● Task objective:
Return the listing below exactly. Leave its pictures out.

──────── Dataset records

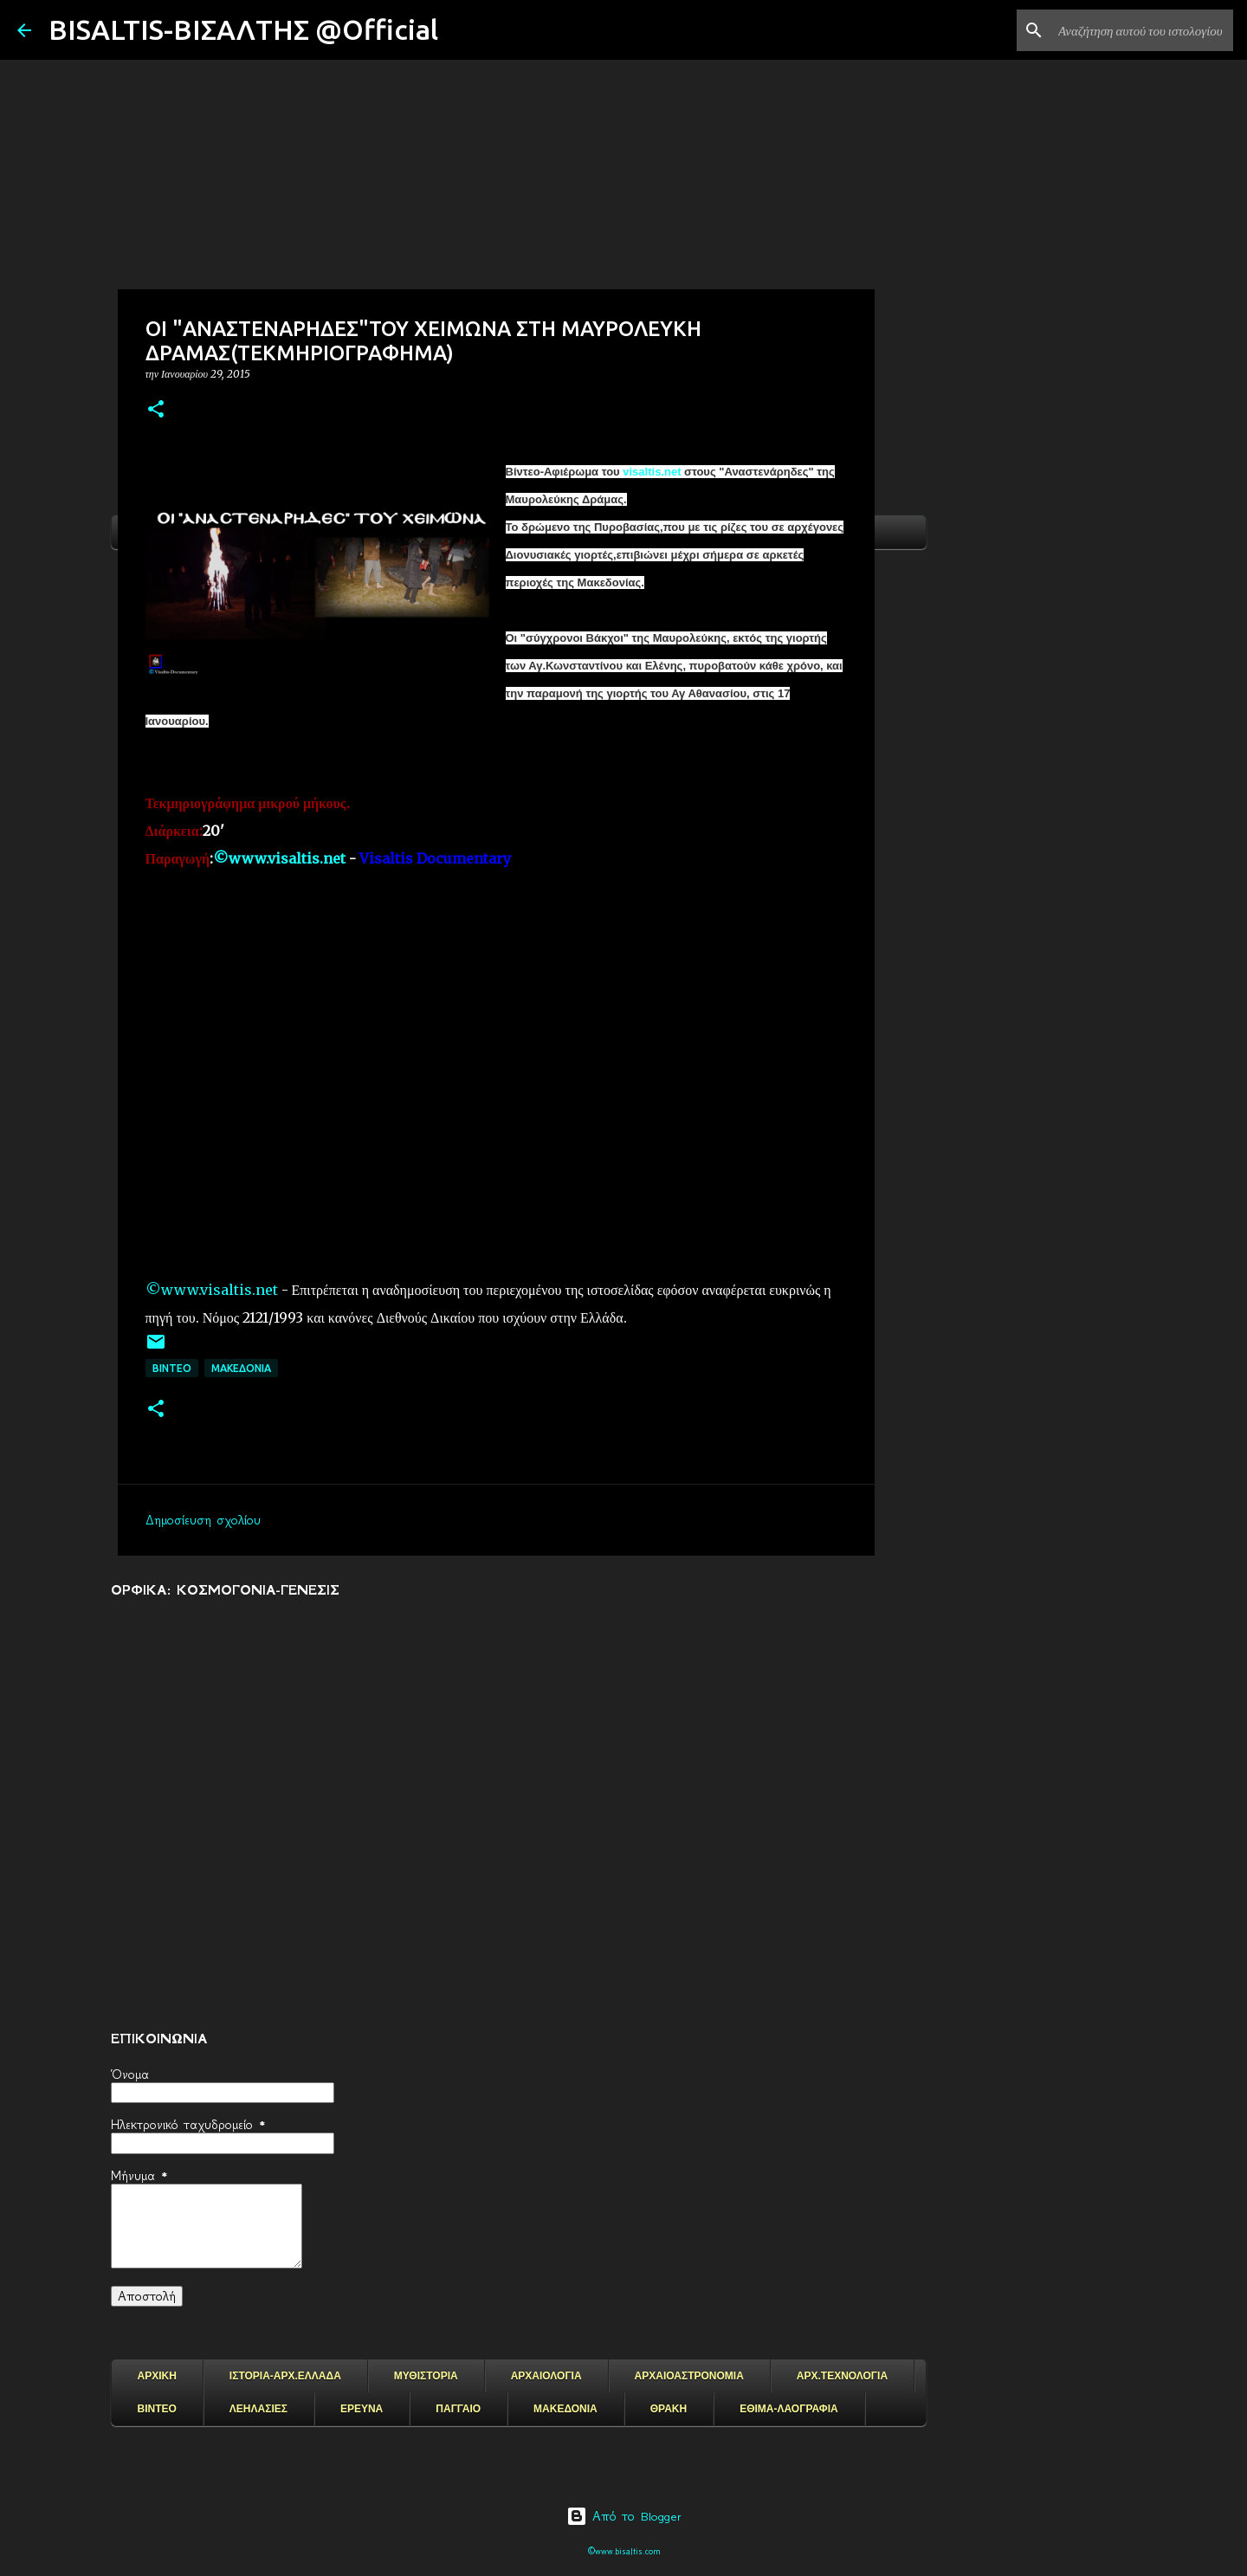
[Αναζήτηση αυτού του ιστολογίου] (1142, 30)
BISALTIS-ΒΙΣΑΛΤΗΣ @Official (243, 29)
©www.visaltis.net (211, 1289)
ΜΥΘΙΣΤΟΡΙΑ (426, 2376)
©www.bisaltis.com (624, 2551)
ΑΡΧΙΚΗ (157, 2376)
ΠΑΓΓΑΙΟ (458, 2409)
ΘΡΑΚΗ (668, 2409)
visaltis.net (653, 471)
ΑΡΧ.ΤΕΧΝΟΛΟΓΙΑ (842, 2376)
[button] (155, 410)
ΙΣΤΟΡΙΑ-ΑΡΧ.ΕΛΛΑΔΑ (285, 2376)
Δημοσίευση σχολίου (203, 1520)
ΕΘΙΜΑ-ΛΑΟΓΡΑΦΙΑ (789, 2409)
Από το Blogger (624, 2516)
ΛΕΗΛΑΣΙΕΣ (258, 2409)
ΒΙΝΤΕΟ (171, 1368)
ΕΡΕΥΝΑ (361, 2409)
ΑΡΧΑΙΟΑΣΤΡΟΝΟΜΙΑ (689, 2376)
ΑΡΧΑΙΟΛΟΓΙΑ (546, 2376)
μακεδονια (241, 1368)
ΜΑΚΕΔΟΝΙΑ (565, 2409)
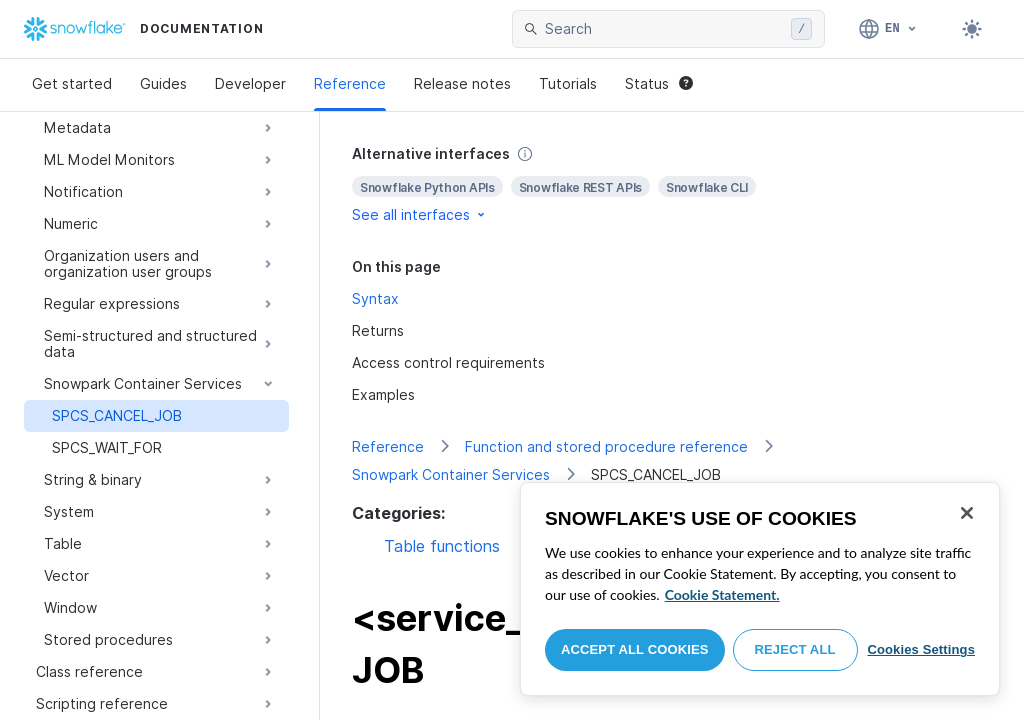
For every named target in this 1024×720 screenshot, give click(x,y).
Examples (383, 394)
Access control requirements (448, 362)
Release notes (462, 83)
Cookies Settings (921, 649)
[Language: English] (888, 29)
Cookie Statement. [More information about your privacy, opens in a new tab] (722, 594)
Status (659, 83)
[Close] (967, 513)
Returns (378, 330)
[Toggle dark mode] (972, 29)
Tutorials (568, 83)
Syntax (375, 298)
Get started (72, 83)
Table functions (442, 546)
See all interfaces (420, 214)
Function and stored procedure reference (606, 446)
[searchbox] (664, 29)
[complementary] (672, 184)
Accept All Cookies (635, 649)
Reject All (795, 649)
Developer (250, 83)
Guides (163, 83)
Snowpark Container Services (451, 474)
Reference (350, 83)
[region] (760, 589)
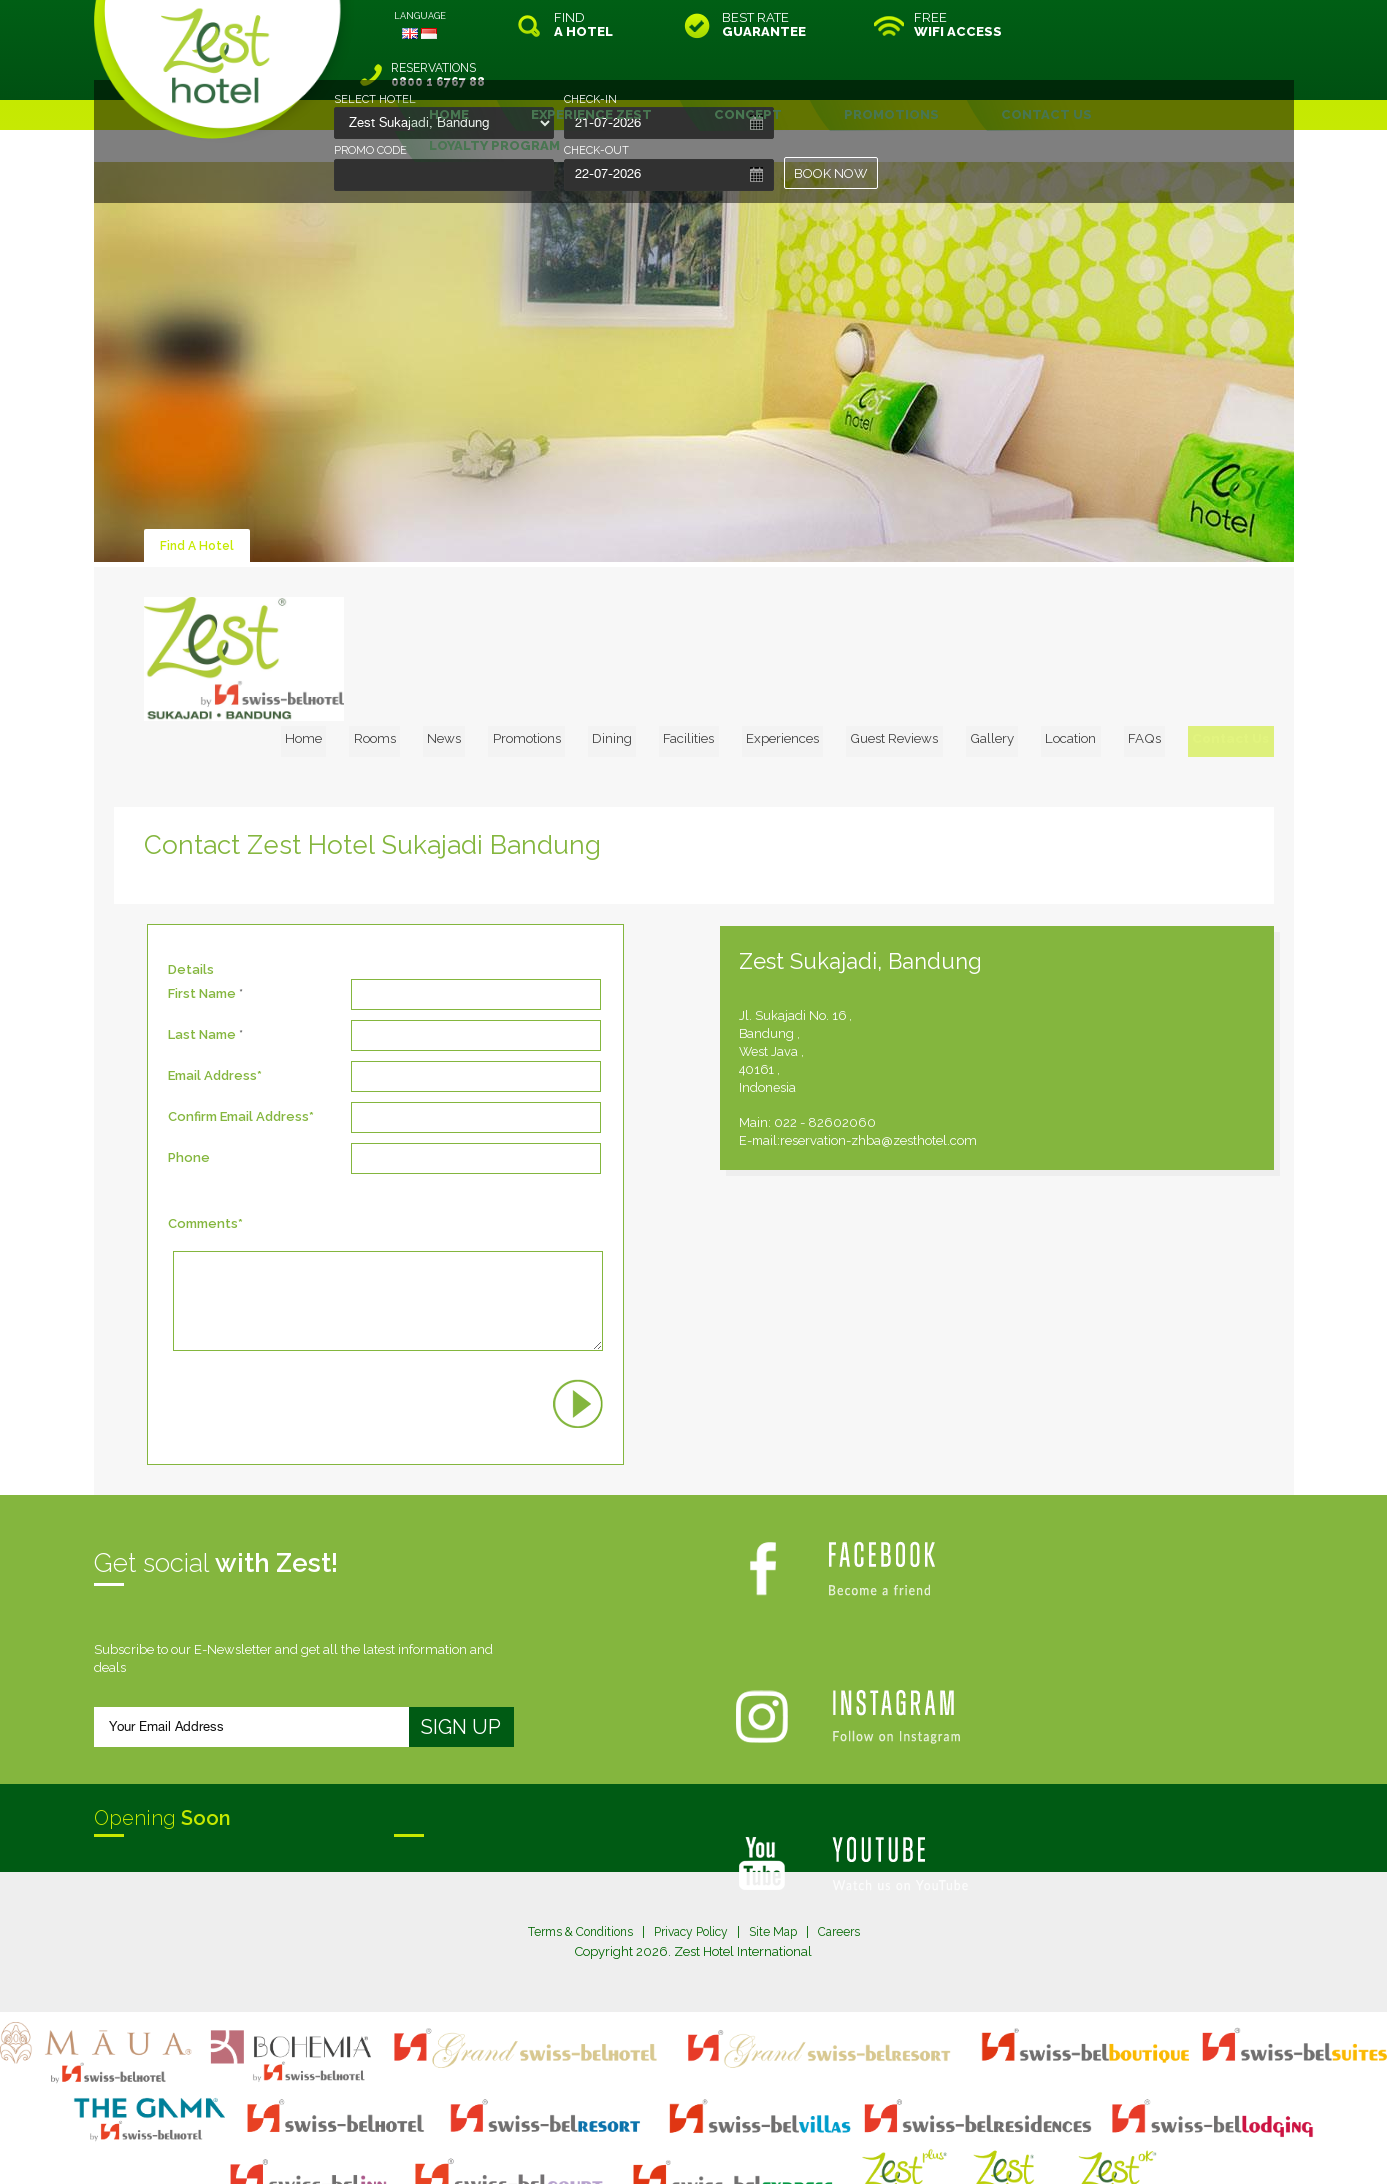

────────────────

● Your response:
[Αναζήτηση αυτού του ιστολογίου] (1142, 30)
BISALTIS-ΒΙΣΑΛΤΗΣ @Official (243, 29)
©www.visaltis.net (211, 1289)
ΜΥΘΙΣΤΟΡΙΑ (426, 2376)
©www.bisaltis.com (624, 2551)
ΑΡΧΙΚΗ (157, 2376)
ΠΑΓΓΑΙΟ (458, 2409)
ΘΡΑΚΗ (668, 2409)
visaltis.net (653, 471)
ΑΡΧ.ΤΕΧΝΟΛΟΓΙΑ (842, 2376)
[button] (155, 410)
ΙΣΤΟΡΙΑ-ΑΡΧ.ΕΛΛΑΔΑ (285, 2376)
Δημοσίευση σχολίου (203, 1520)
ΕΘΙΜΑ-ΛΑΟΓΡΑΦΙΑ (789, 2409)
Από το Blogger (624, 2516)
ΛΕΗΛΑΣΙΕΣ (258, 2409)
ΒΙΝΤΕΟ (171, 1368)
ΕΡΕΥΝΑ (361, 2409)
ΑΡΧΑΙΟΑΣΤΡΟΝΟΜΙΑ (689, 2376)
ΑΡΧΑΙΟΛΟΓΙΑ (546, 2376)
μακεδονια (241, 1368)
ΜΑΚΕΔΟΝΙΑ (565, 2409)
For every named target in this 1024×720 screenshot, give click(x,y).
Examples (383, 394)
Access control requirements (448, 362)
Release notes (462, 83)
Cookies Settings (921, 649)
[Language: English] (888, 29)
Cookie Statement. [More information about your privacy, opens in a new tab] (722, 594)
Status (659, 83)
[Close] (967, 513)
Returns (378, 330)
[Toggle dark mode] (972, 29)
Tutorials (568, 83)
Syntax (375, 298)
Get started (72, 83)
Table functions (442, 546)
See all interfaces (420, 214)
Function and stored procedure reference (606, 446)
[searchbox] (664, 29)
[complementary] (672, 184)
Accept All Cookies (635, 649)
Reject All (795, 649)
Developer (250, 83)
Guides (163, 83)
Snowpark Container Services (451, 474)
Reference (350, 83)
[region] (760, 589)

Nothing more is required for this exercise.